13 Jul 2022

Roman Polanski Rape Case Transcripts Can Be Unsealed, US Attorney Says

Prosecutors in Los Angeles said Tuesday they will no longer block the release of sealed transcripts in Roman Polanski's statutory rape case — documents the fugitive director previously said could expose judicial misconduct.
George Gascon, the Los Angeles County district attorney, said his office "decided it was in the interest of justice to agree to unseal these transcripts."

"This case has been described by the courts as 'one of the longest running sagas in California criminal justice history,'" Gascon said in a statement.

"For years, this office has fought against the release of information that the victim and the public have a right to know."

While it is not known exactly what the transcripts contain, they include testimony from former Deputy District Attorney Roger Gunson, the first prosecutor to handle Polanski's case.

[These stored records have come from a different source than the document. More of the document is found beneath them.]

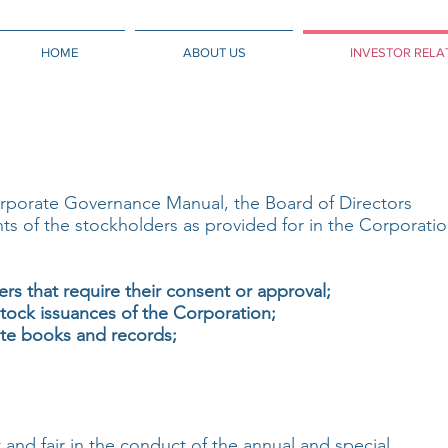
HOME
ABOUT US
INVESTOR RELA
rporate Governance Manual, the Board of Directors
ghts of the stockholders as provided for in the Corporati
ers that require their consent or approval;
tock issuances of the Corporation;
te books and records;
 and fair in the conduct of the annual and special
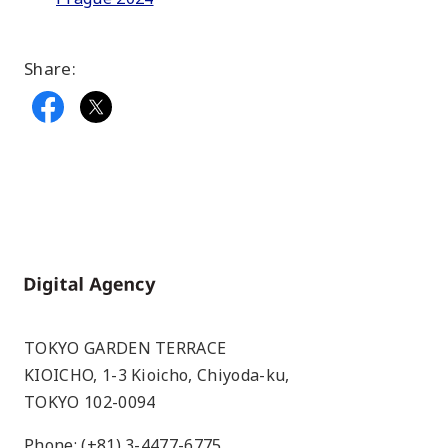
Share:
Home
TOKYO GARDEN TERRACE
KIOICHO, 1-3 Kioicho, Chiyoda-ku,
TOKYO 102-0094
Phone: (+81) 3-4477-6775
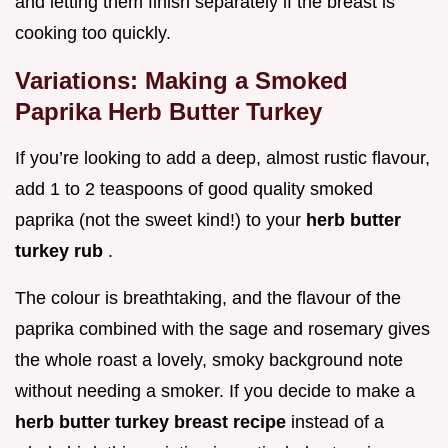
and letting them finish separately if the breast is
cooking too quickly.
Variations: Making a Smoked
Paprika Herb Butter Turkey
If you’re looking to add a deep, almost rustic flavour,
add 1 to 2 teaspoons of good quality smoked
paprika (not the sweet kind!) to your
herb butter
turkey rub
.
The colour is breathtaking, and the flavour of the
paprika combined with the sage and rosemary gives
the whole roast a lovely, smoky background note
without needing a smoker. If you decide to make a
herb butter turkey breast recipe
instead of a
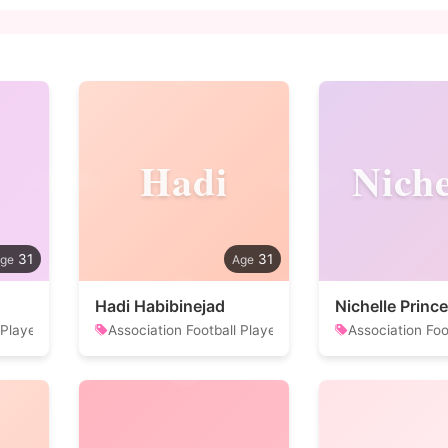
Hadi
Niche
31
31
Hadi Habibinejad
Nichelle Prince
 Player
Association Football Player
Association Foo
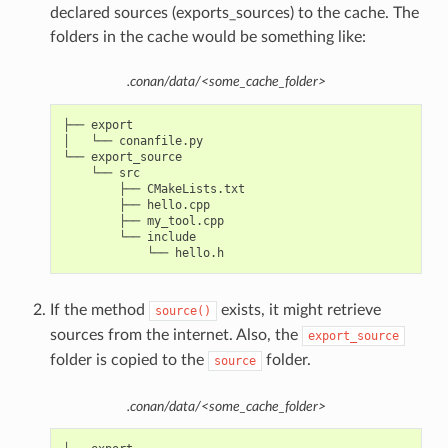
declared sources (exports_sources) to the cache. The
folders in the cache would be something like:
.conan/data/<some_cache_folder>
├── export

│   └── conanfile.py

└── export_source

    └── src

        ├── CMakeLists.txt

        ├── hello.cpp

        ├── my_tool.cpp

        └── include

If the method
exists, it might retrieve
source()
sources from the internet. Also, the
export_source
folder is copied to the
folder.
source
.conan/data/<some_cache_folder>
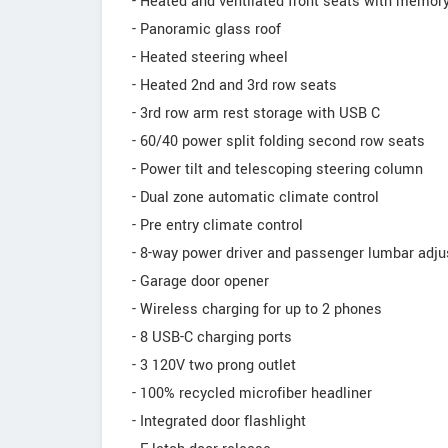
- Heated and ventilated front seats with memory
- Panoramic glass roof
- Heated steering wheel
- Heated 2nd and 3rd row seats
- 3rd row arm rest storage with USB C
- 60/40 power split folding second row seats
- Power tilt and telescoping steering column
- Dual zone automatic climate control
- Pre entry climate control
- 8-way power driver and passenger lumbar adj
- Garage door opener
- Wireless charging for up to 2 phones
- 8 USB-C charging ports
- 3 120V two prong outlet
- 100% recycled microfiber headliner
- Integrated door flashlight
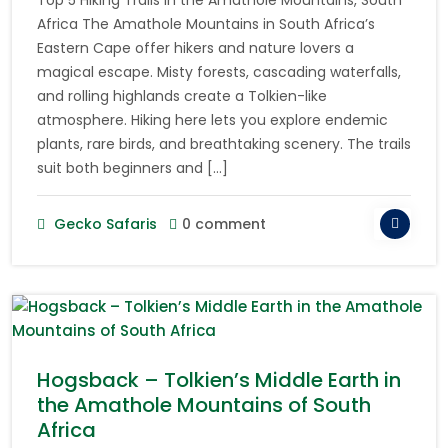
Africa The Amathole Mountains in South Africa’s
Eastern Cape offer hikers and nature lovers a
magical escape. Misty forests, cascading waterfalls,
and rolling highlands create a Tolkien-like
atmosphere. Hiking here lets you explore endemic
plants, rare birds, and breathtaking scenery. The trails
suit both beginners and […]
Gecko Safaris
0 comment
Hogsback – Tolkien’s Middle Earth in
the Amathole Mountains of South
Africa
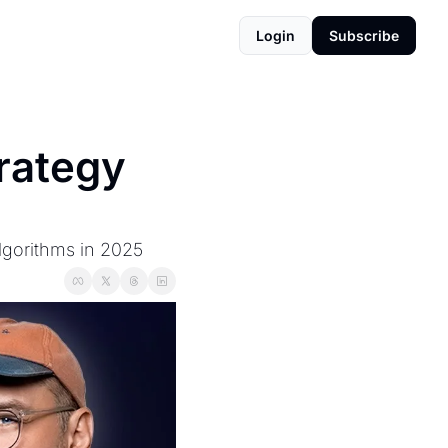
Login
Subscribe
rategy 
lgorithms in 2025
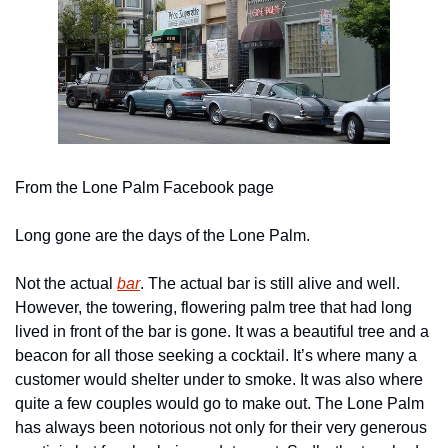
From the Lone Palm Facebook page
Long gone are the days of the Lone Palm.
Not the actual 
bar
. The actual bar is still alive and well. 
However, the towering, flowering palm tree that had long 
lived in front of the bar is gone. It was a beautiful tree and a 
beacon for all those seeking a cocktail. It’s where many a 
customer would shelter under to smoke. It was also where 
quite a few couples would go to make out. The Lone Palm 
has always been notorious not only for their very generous 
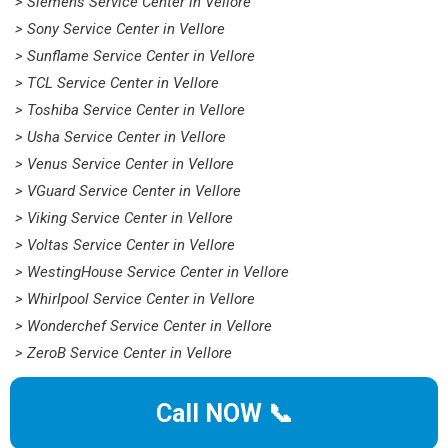
> Siemens Service Center in Vellore
> Sony Service Center in Vellore
> Sunflame Service Center in Vellore
> TCL Service Center in Vellore
> Toshiba Service Center in Vellore
> Usha Service Center in Vellore
> Venus Service Center in Vellore
> VGuard Service Center in Vellore
> Viking Service Center in Vellore
> Voltas Service Center in Vellore
> WestingHouse Service Center in Vellore
> Whirlpool Service Center in Vellore
> Wonderchef Service Center in Vellore
> ZeroB Service Center in Vellore
Call NOW 📞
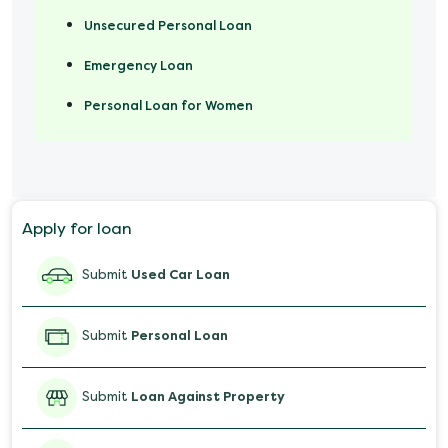
Unsecured Personal Loan
Emergency Loan
Personal Loan for Women
Marriage Loan
Personal Loan for Mobile
Apply for loan
Salary Advance Loan
Submit
Used Car Loan
Submit
Personal Loan
Submit
Loan Against Property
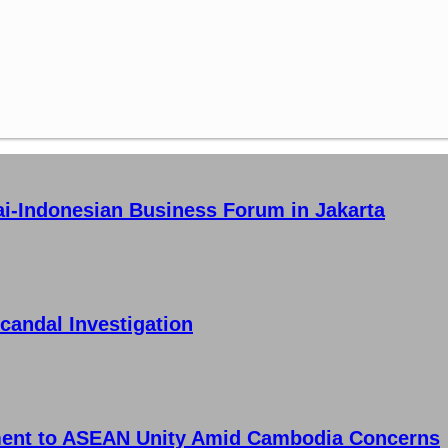
ai-Indonesian Business Forum in Jakarta
candal Investigation
ment to ASEAN Unity Amid Cambodia Concerns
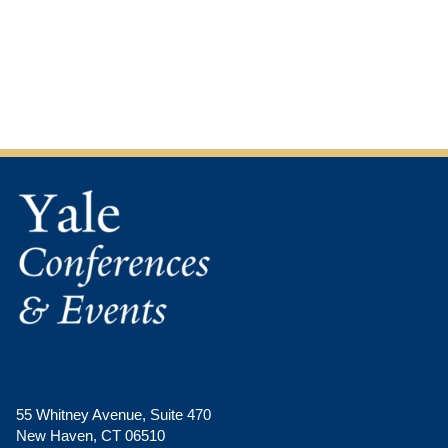
this
this
image
image
in
in
a
a
modal
modal
55 Whitney Avenue, Suite 470
New Haven, CT 06510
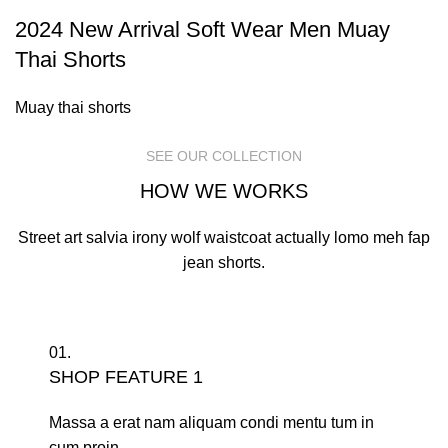
2024 New Arrival Soft Wear Men Muay
Thai Shorts
Muay thai shorts
SEE OUR COLLECTION
HOW WE WORKS
Street art salvia irony wolf waistcoat actually lomo meh fap
jean shorts.
01.
SHOP FEATURE 1
Massa a erat nam aliquam condi mentu tum in
cum proin.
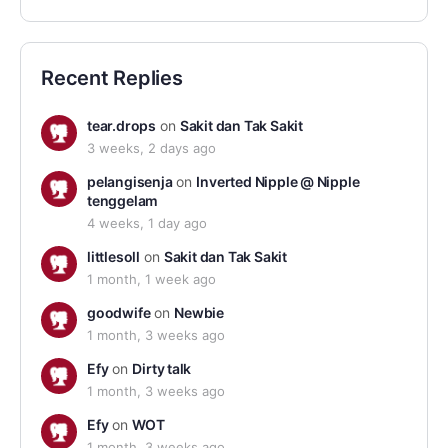
Recent Replies
tear.drops
on
Sakit dan Tak Sakit
3 weeks, 2 days ago
pelangisenja
on
Inverted Nipple @ Nipple
tenggelam
4 weeks, 1 day ago
littlesoll
on
Sakit dan Tak Sakit
1 month, 1 week ago
goodwife
on
Newbie
1 month, 3 weeks ago
Efy
on
Dirty talk
1 month, 3 weeks ago
Efy
on
WOT
1 month, 3 weeks ago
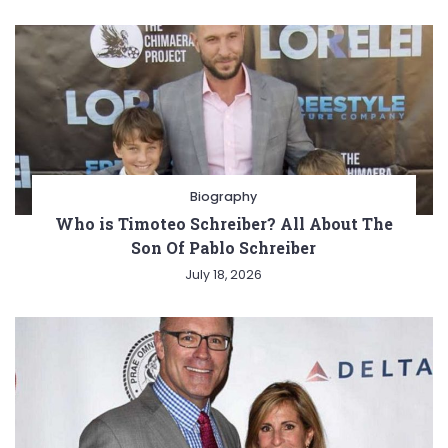
Biography
Who is Timoteo Schreiber? All About The
Son Of Pablo Schreiber
July 18, 2026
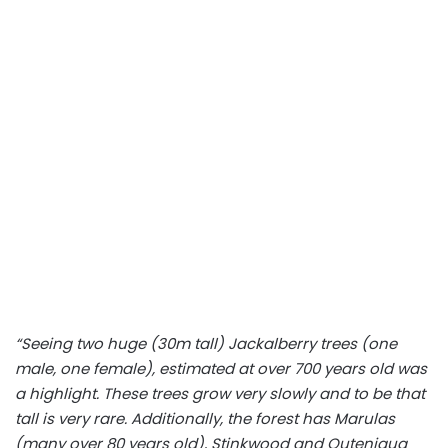
“Seeing two huge (30m tall) Jackalberry trees (one
male, one female), estimated at over 700 years old was
a highlight. These trees grow very slowly and to be that
tall is very rare. Additionally, the forest has Marulas
(many over 80 years old), Stinkwood and Outeniqua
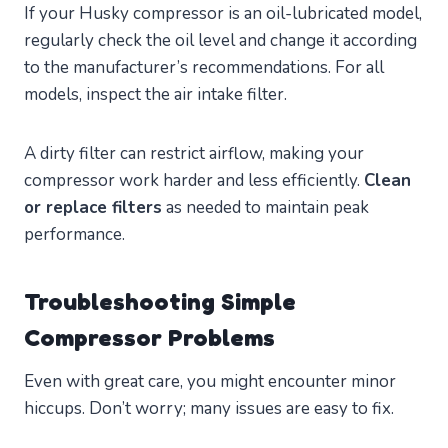
If your Husky compressor is an oil-lubricated model,
regularly check the oil level and change it according
to the manufacturer’s recommendations. For all
models, inspect the air intake filter.
A dirty filter can restrict airflow, making your
compressor work harder and less efficiently.
Clean
or replace filters
as needed to maintain peak
performance.
Troubleshooting Simple
Compressor Problems
Even with great care, you might encounter minor
hiccups. Don’t worry; many issues are easy to fix.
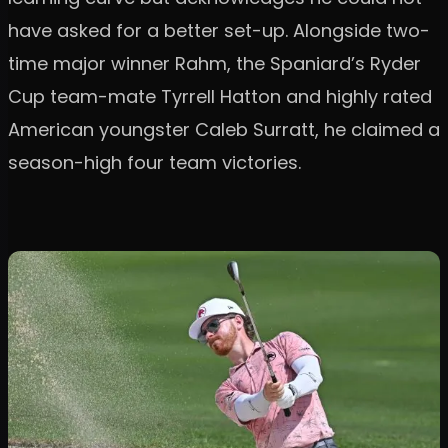
have asked for a better set-up. Alongside two-
time major winner Rahm, the Spaniard’s Ryder
Cup team-mate Tyrrell Hatton and highly rated
American youngster Caleb Surratt, he claimed a
season-high four team victories.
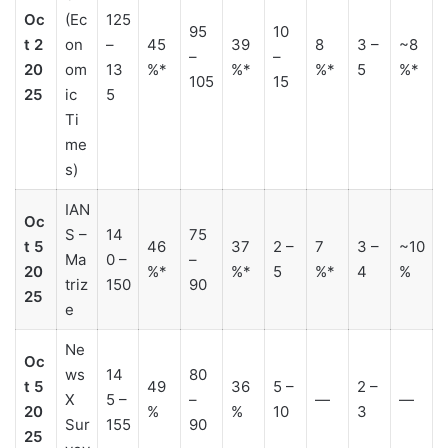
Oc
(Ec
125
95
10
t 2
on
–
45
39
8
3 –
~8
–
–
20
om
13
%*
%*
%*
5
%*
105
15
25
ic
5
Ti
me
s)
IAN
Oc
S –
14
75
t 5
46
37
2 –
7
3 –
~10
Ma
0 –
–
20
%*
%*
5
%*
4
%
triz
150
90
25
e
Ne
Oc
ws
14
80
t 5
49
36
5 –
2 –
X
5 –
–
—
—
20
%
%
10
3
Sur
155
90
25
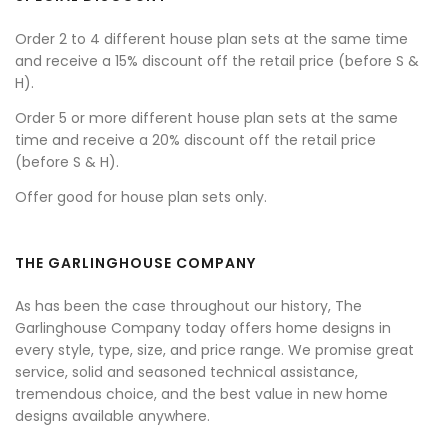
Order 2 to 4 different house plan sets at the same time
and receive a 15% discount off the retail price (before S &
H).
Order 5 or more different house plan sets at the same
time and receive a 20% discount off the retail price
(before S & H).
Offer good for house plan sets only.
THE GARLINGHOUSE COMPANY
As has been the case throughout our history, The
Garlinghouse Company today offers home designs in
every style, type, size, and price range. We promise great
service, solid and seasoned technical assistance,
tremendous choice, and the best value in new home
designs available anywhere.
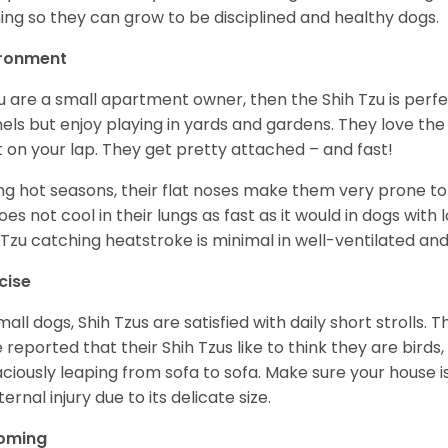
ning so they can grow to be disciplined and healthy dogs.
ironment
ou are a small apartment owner, then the Shih Tzu is perfe
els but enjoy playing in yards and gardens. They love the
it on your lap. They get pretty attached – and fast!
ng hot seasons, their flat noses make them very prone to 
does not cool in their lungs as fast as it would in dogs with
 Tzu catching heatstroke is minimal in well-ventilated an
cise
mall dogs, Shih Tzus are satisfied with daily short strolls.
 reported that their Shih Tzus like to think they are birds,
ciously leaping from sofa to sofa. Make sure your house i
ternal injury due to its delicate size.
oming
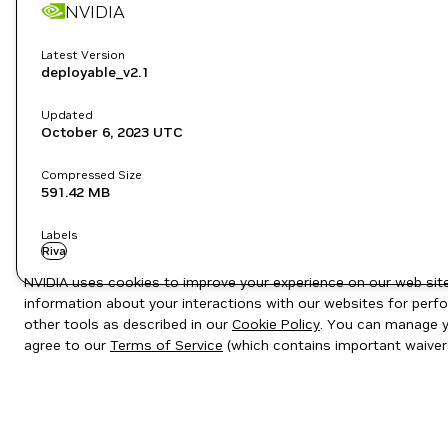
NVIDIA
Latest Version
deployable_v2.1
Updated
October 6, 2023
UTC
Compressed Size
591.42 MB
Labels
Riva
NVIDIA uses cookies to improve your experience on our web site.
information about your interactions with our websites for perfo
other tools as described in our
Cookie Policy
. You can manage yo
agree to our
Terms of Service
(which contains important waiver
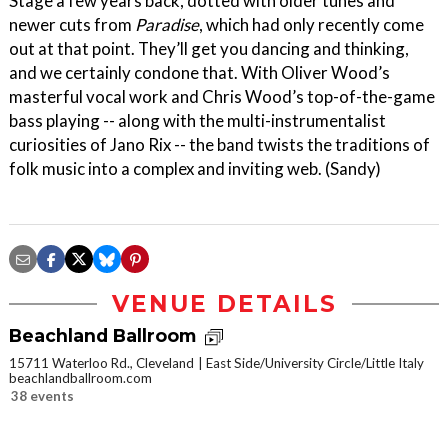
Stage a few years back, dotted with older tunes and
newer cuts from
Paradise
, which had only recently come
out at that point. They’ll get you dancing and thinking,
and we certainly condone that. With Oliver Wood’s
masterful vocal work and Chris Wood’s top-of-the-game
bass playing -- along with the multi-instrumentalist
curiosities of Jano Rix -- the band twists the traditions of
folk music into a complex and inviting web. (Sandy)
VENUE DETAILS
Beachland Ballroom
15711 Waterloo Rd., Cleveland
East Side/University Circle/Little Italy
beachlandballroom.com
38 events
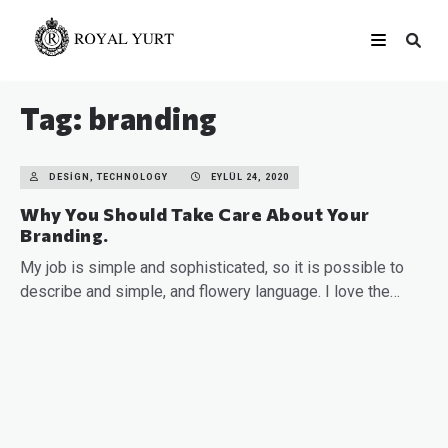
Tag: branding
DESIGN, TECHNOLOGY
EYLÜL 24, 2020
Why You Should Take Care About Your
Branding.
My job is simple and sophisticated, so it is possible to
describe and simple, and flowery language. I love the…
READ MORE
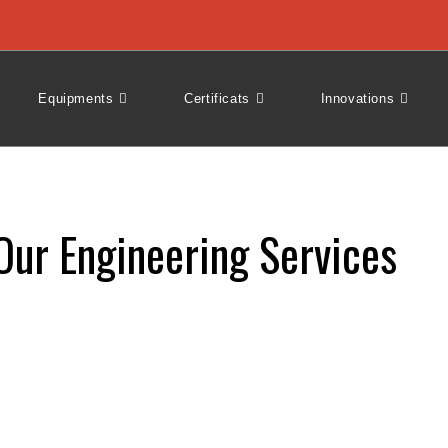
Equipments
Certificats
Innovations
Our Engineering Services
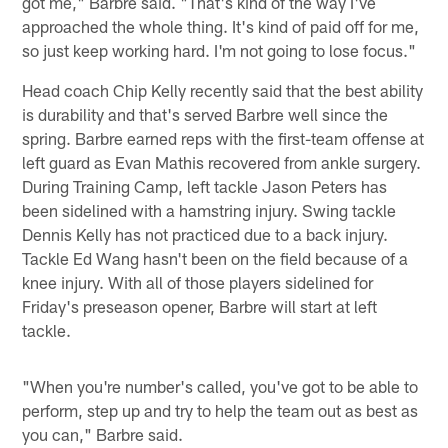
got me," Barbre said. "That's kind of the way I've
approached the whole thing. It's kind of paid off for me,
so just keep working hard. I'm not going to lose focus."
Head coach Chip Kelly recently said that the best ability
is durability and that's served Barbre well since the
spring. Barbre earned reps with the first-team offense at
left guard as Evan Mathis recovered from ankle surgery.
During Training Camp, left tackle Jason Peters has
been sidelined with a hamstring injury. Swing tackle
Dennis Kelly has not practiced due to a back injury.
Tackle Ed Wang hasn't been on the field because of a
knee injury. With all of those players sidelined for
Friday's preseason opener, Barbre will start at left
tackle.
"When you're number's called, you've got to be able to
perform, step up and try to help the team out as best as
you can," Barbre said.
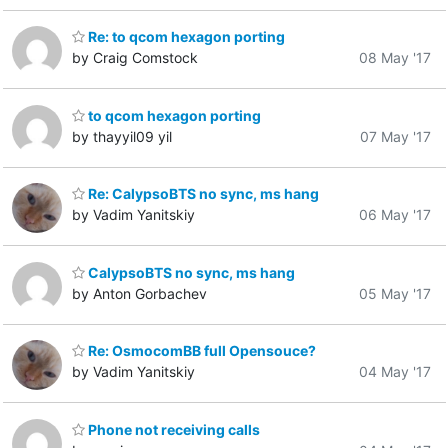
Re: to qcom hexagon porting
by Craig Comstock
08 May '17
to qcom hexagon porting
by thayyil09 yil
07 May '17
Re: CalypsoBTS no sync, ms hang
by Vadim Yanitskiy
06 May '17
CalypsoBTS no sync, ms hang
by Anton Gorbachev
05 May '17
Re: OsmocomBB full Opensouce?
by Vadim Yanitskiy
04 May '17
Phone not receiving calls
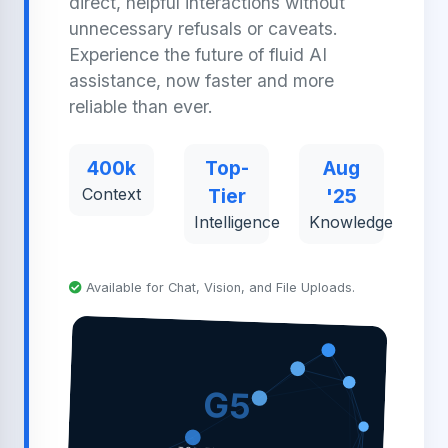
direct, helpful interactions without
unnecessary refusals or caveats.
Experience the future of fluid AI
assistance, now faster and more
reliable than ever.
400k
Top-
Aug
Context
Tier
'25
Intelligence
Knowledge
Available for Chat, Vision, and File Uploads.
G5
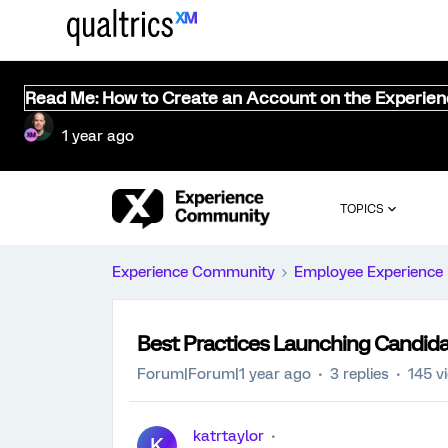
Read Me: How to Create an Account on the Experie
1 year ago
TOPICS
Experience Community
Employee Experience
Best Practices Launching Candida
Forum|Forum|1 year ago
3 replies
145 v
katrtaylor
K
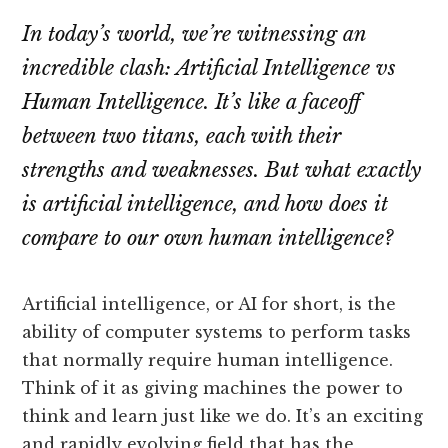
In today’s world, we’re witnessing an
incredible clash: Artificial Intelligence vs
Human Intelligence. It’s like a faceoff
between two titans, each with their
strengths and weaknesses. But what exactly
is artificial intelligence, and how does it
compare to our own human intelligence?
Artificial intelligence, or AI for short, is the
ability of computer systems to perform tasks
that normally require human intelligence.
Think of it as giving machines the power to
think and learn just like we do. It’s an exciting
and rapidly evolving field that has the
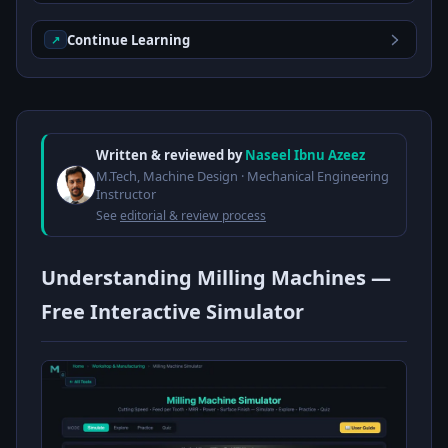
Continue Learning
↗
Written & reviewed by
Naseel Ibnu Azeez
M.Tech, Machine Design · Mechanical Engineering
Instructor
See
editorial & review process
Understanding Milling Machines —
Free Interactive Simulator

In 1977, French-Polish director Polanski was arrested after 13-year-old Samantha Gailey accused him of giving her drugs and champagne and violently sodomizing her.

In an effort to spare the child a trial, prosecutors dropped the most serious charges in the plea agreement, with Polanski pleading guilty to unlawful sexual intercourse with a minor.

He served 42 days in jail while undergoing a psychiatric evaluation.

When it became clear that Judge Laurence Rittenband should have reconsidered and handed down a much longer prison sentence, Polanski fled to France, where he still lives.

The "Rosemary's Baby" and "Chinatown" director has not returned to the United States since and was involved in a decades-long cat-and-mouse game with officials seeking his extradition before a global audience divided between continued outrage and forgiveness. for his actions.

According to Gasconsky's statement, Polanski first requested that the transcripts be unsealed "several years ago" in order to "conduct an investigation into alleged judicial misconduct."

Gascon also described the circumstances in which Polanski was initially treated by prosecutors as "extraordinary," adding that his office is committed to "transparency and accountability for everyone in the justice system."

The Hollywood Reporter said the new request to see the transcripts did not come from Polanski, but from two journalists.

Gailey publicly forgave Polanski in 1997, saying her treatment by the press and the justice system was worse than the original crime.

She also previously called for the transcripts to be unsealed.

But Gascon's statement ends: "Polanski remains a fugitive from justice and should surrender to the Los Angeles County Superior Court for sentencing."

In recent years, Polanski - now 88 - has also been accused of other historic sex crimes by various women.

He denies the charges, for which the statute of limitations has expired.